Today’s favourable international economic climate is no guarantee of a sustainable resurgence for Latin American economies, warned Roberto Lavagna, Argentina’s former minister of economy, in an interview with Emerging Markets.
The ex-civil servant set out to temper euphoria over the commodity export-led boom across much of the region. In the case of Argentina, he pointed out that “when you take into consideration export prices – not terms of trade but prices for Argentine products - you see that they were higher in 1996 and 1997 than they are now.”
“Of course, [high] prices help, but that’s not the whole story – we need to be a bit more cautious.”
Although Lavagna refused to comment directly on the domestic policies of his successor, Felisa Miceli, he suggested that Argentina’s success will depend on what policies authorities choose to adopt: to maximize economic opportunity or simply ride the passing wave of a benign global climate.
Since he left the economy ministry last December, Lavagna – who presided over a period of unprecedented economic growth and who is widely credited with playing a key part in the turnaround - has rarely spoken out on economic measures taken since his departure.
But the 64-year old economist-turned-diplomat told Emerging Markets that although he will chose his words and timing carefully, he still feels a duty to address significant issues.
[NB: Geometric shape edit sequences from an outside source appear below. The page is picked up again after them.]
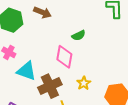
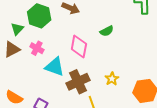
pink diamond: (64, 57) -> (79, 47), moved

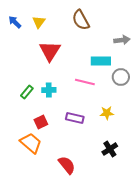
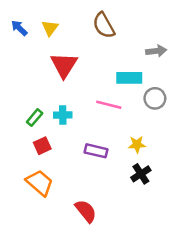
red square: (41, 122) -> (42, 146), moved
black cross: (110, 149) -> (141, 174), moved

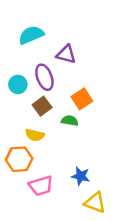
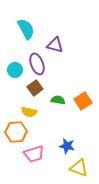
cyan semicircle: (31, 35) -> (26, 29), turned 85
orange square: (82, 99) -> (83, 101), moved

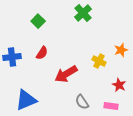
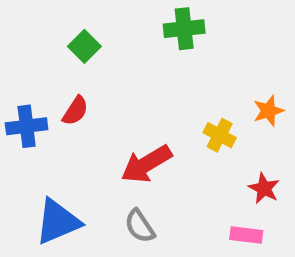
green cross: (83, 13) -> (184, 29), turned 36
red semicircle: (42, 53) -> (75, 111), moved
gray semicircle: (82, 102) -> (140, 226), moved

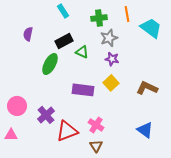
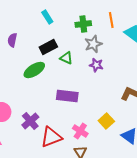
green ellipse: (50, 64) -> (34, 70), turned 30
yellow square: (111, 83) -> (106, 121), moved

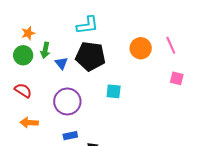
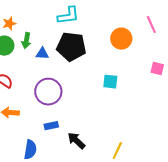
pink line: (171, 45) -> (151, 25), moved
blue triangle: (61, 63) -> (42, 54), turned -48
cyan square: (114, 91) -> (110, 82), moved

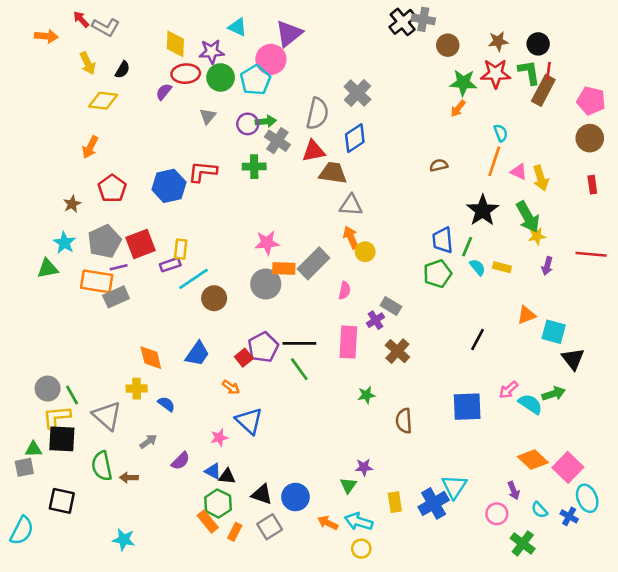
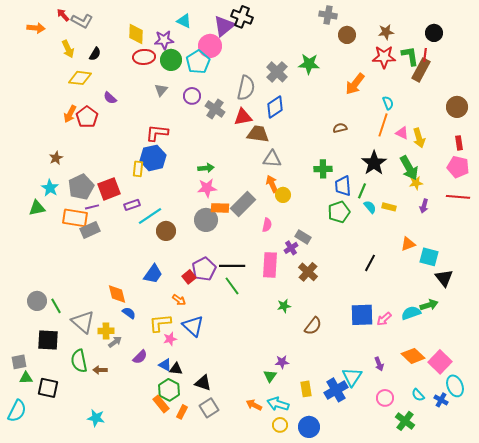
black cross: (403, 22) -> (242, 17), moved, turned -30
black circle: (538, 44) -> (434, 33), moved
green star: (463, 83) -> (309, 64), moved
purple semicircle: (164, 92) -> (110, 98), moved, turned -88
pink pentagon: (591, 101) -> (458, 167), moved
orange arrow: (458, 108) -> (355, 84), size x1.6
green arrow: (266, 121) -> (206, 168), moved
green cross: (254, 167) -> (323, 169), moved
blue hexagon: (169, 186) -> (153, 158), moved
red pentagon: (112, 188) -> (87, 117), moved
yellow rectangle: (181, 249) -> (138, 169), moved
orange diamond: (151, 358) -> (117, 294), moved
yellow cross: (137, 389) -> (106, 331), moved
pink arrow: (508, 390) -> (384, 319), moved
cyan semicircle: (530, 404) -> (411, 313), turned -54
yellow L-shape: (57, 417) -> (160, 323), moved
brown semicircle: (404, 421) -> (313, 326), turned -138
green triangle: (33, 449) -> (26, 378), moved
purple arrow: (514, 491) -> (379, 364), moved
blue circle: (295, 497) -> (309, 427), moved

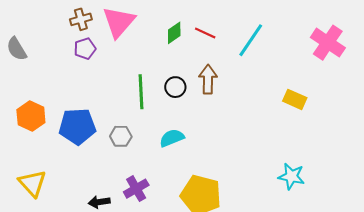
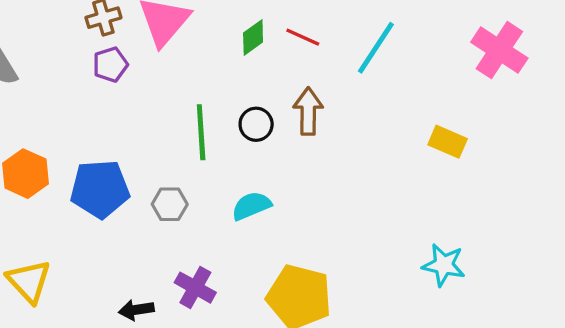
purple cross: (136, 189) -> (195, 288), turned -30

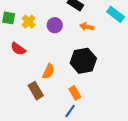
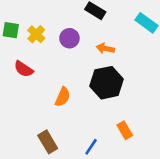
orange arrow: (87, 27) -> (105, 48), moved
brown rectangle: (36, 91) -> (48, 142), moved
orange rectangle: (75, 93) -> (125, 130), moved

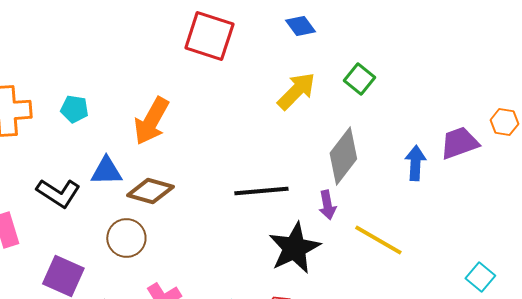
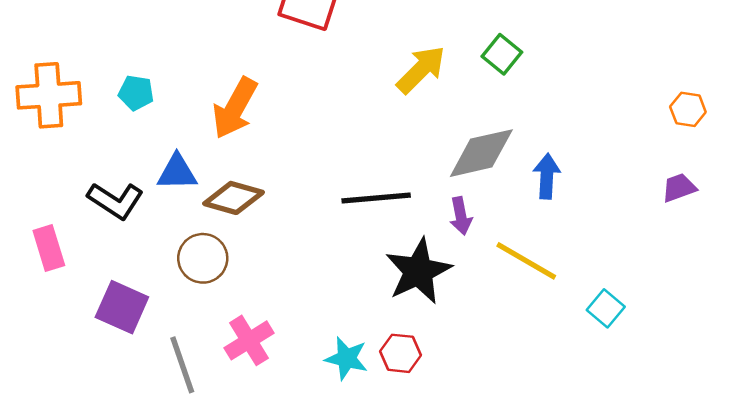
purple trapezoid: (459, 143) -> (679, 188), moved, size x0.7
gray diamond: (343, 156) -> (481, 153), turned 40
blue arrow: (415, 163) -> (547, 176), moved
cyan square: (480, 277) -> (606, 308), moved

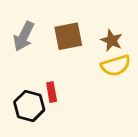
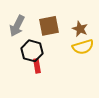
black hexagon: (29, 106) -> (32, 51), moved

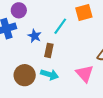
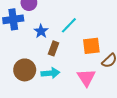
orange square: (84, 13) -> (91, 46), moved
cyan arrow: (50, 74) -> (50, 73), turned -30

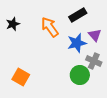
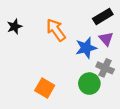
black rectangle: (78, 15) -> (103, 17), moved
orange square: (21, 77) -> (45, 88), moved

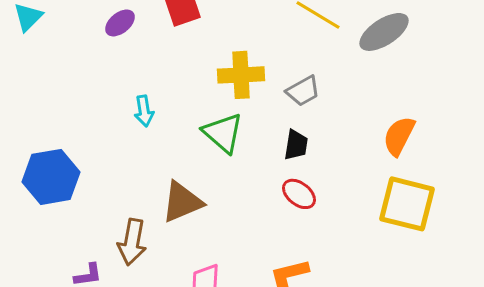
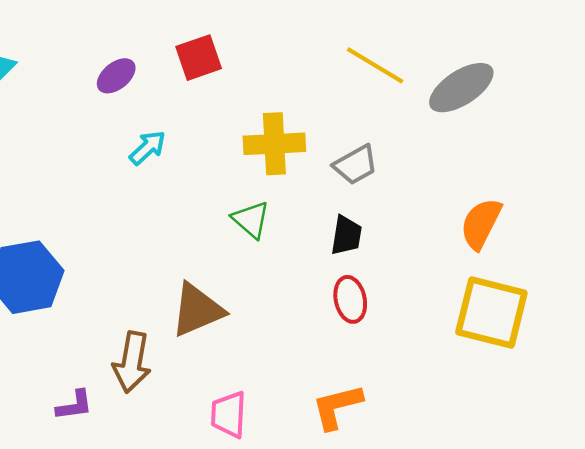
cyan arrow: (144, 111) -> (148, 148), moved, turned -124
green triangle: (223, 133) -> (251, 220), size x0.7
red ellipse: (299, 194) -> (350, 299), turned 40

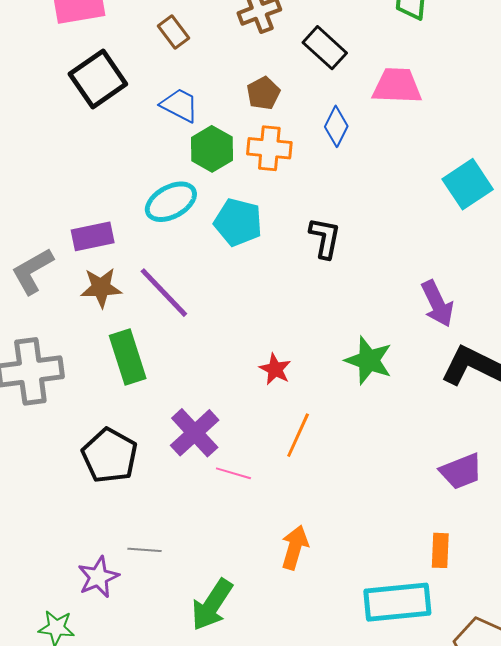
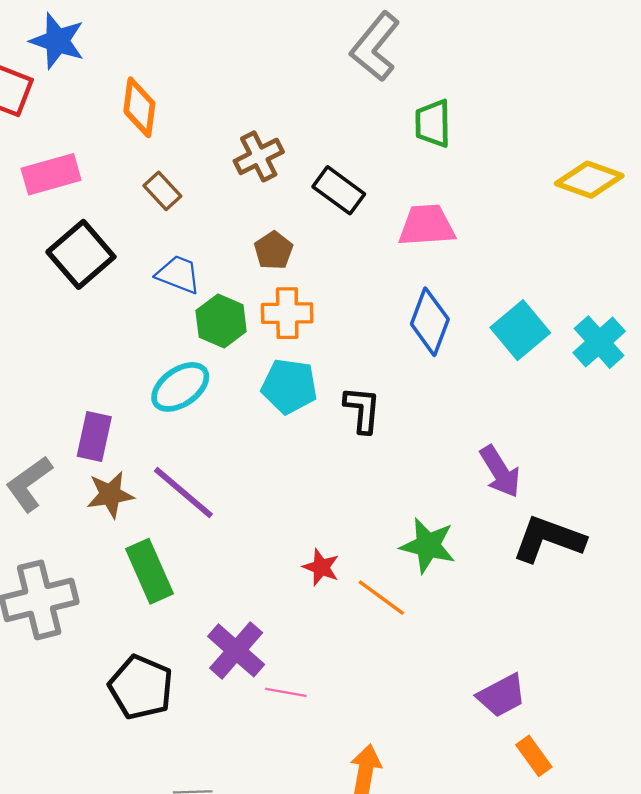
blue diamond: (336, 126) -> (430, 322), moved, size x1.4
cyan pentagon: (238, 222) -> (289, 386), moved
purple rectangle: (93, 236) -> (94, 437), turned -60
orange line: (298, 435) -> (381, 598), moved, turned -72
purple trapezoid: (461, 471) -> (502, 695), moved
orange rectangle: (440, 550) -> (534, 756), turned -32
Reading between the lines, it is likely that future public statements by the ex-treasury official will seek to remind Argentine authorities not to rest on their laurels.
Nevertheless, Lavagna highlighted two explicit economic trends across Latin America which he believes Argentina pioneered. “The first is the fundamental importance of maintaining a fiscal surplus and the second is the initiation of the process of cancelling debt with international organizations,” he said.
High fiscal surpluses are important not only from an economic point of view. They also grant governments the flexibility to make their own policies and to have genuine ownership of their own economic decisions, Lavagna pointed out. Argentina repaid its $9.6 billion debt to the IMF in January this year by drawing on its currency reserves. Its neighbour Brazil paid off its $15.5 billion debt, the largest payment ever made by a member country to the IMF, in December.
In a related development, Uruguay said on Thursday it will repay $630 million to the IMF, clearing in advance all its obligations due to the Washington-based lender for 2006, in a sign of the country’s improving economic health. The South American nation, which still owes the fund $1.6 billion in outstanding debt, is working to leave behind the deep economic crisis that began in 2001 as recession struck neighbouring Argentina and Brazil.